Efficient Training on Multiple Consumer GPUs with RoundPipe
Introduces a new pipeline schedule that avoids tight weight sharing constraints across stages when customizing large models. Targets setups with several consumer GPUs and slow interconnects, squeezing more throughput from cheap hardware. If your lab or startup runs on gamer cards, this is immediately actionable. ([huggingface.co](https://huggingface.co/papers/2604.27085))
Penguin-VL: Exploring the Efficiency Limits of VLM with LLM-based Vision Encoders
Pushes vision-language models toward smaller, cheaper designs built from language-style encoders. Targets strong image+text performance while keeping running costs low.
Image Diffusion Preview with Consistency Solver
From DeepMind, this work uses consistency-based solvers to let users preview diffusion model outputs much more quickly than running a full sampling schedule. The idea is to generate rough-but-faithful previews that can guide prompt iteration and editing, then refine on demand. It’s another example of how inference-side tricks—not just bigger models—are improving practical usability of image generation.
ROSE: Reordered SparseGPT for More Accurate One-Shot Large Language Models Pruning
Improves one-shot pruning so teams can shrink models aggressively with less quality loss. Directly targets cheaper deployment on GPUs and even consumer hardware.

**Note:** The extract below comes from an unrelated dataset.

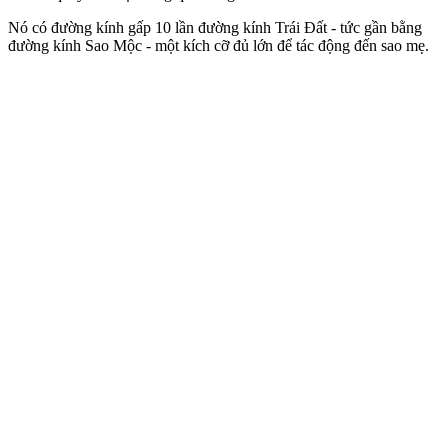
Nó có đường kính gấp 10 lần đường kính Trái Đất - tức gần bằng
đường kính Sao Mộc - một kích cỡ đủ lớn để tác động đến sao mẹ.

RouteGoT: Node-Adaptive Routing for Cost-Efficient Graph of Thoughts Reasoning
Optimizes which branches a graph-of-thoughts system actually runs. Cuts redundant reasoning steps while trying to keep answer quality similar.

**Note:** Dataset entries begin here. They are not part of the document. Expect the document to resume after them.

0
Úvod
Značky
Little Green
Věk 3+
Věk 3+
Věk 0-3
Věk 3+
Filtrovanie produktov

KV-CoRE: Benchmarking Data-Dependent Low-Rank Compressibility of KV-Caches in LLMs
KV-CoRE systematically measures how well key-value caches in different layers and tasks can be compressed with low-rank methods. It helps engineers know where cache compression will save memory without wrecking accuracy.
SFTok: Bridging the Performance Gap in Discrete Tokenizers
SFTok narrows the quality gap between discrete and continuous image tokenizers using multi-step reconstruction tricks. That matters if you want autoregressive image or video generators that scale.
Neuro-Symbolic Activation Discovery: Transferring Mathematical Structures from Physics to Ecology for Parameter-Efficient Neural Networks
Using genetic programming, the author mines custom activation functions from physics data and reuses them in ecology models. These bespoke activations match accuracy with far fewer parameters.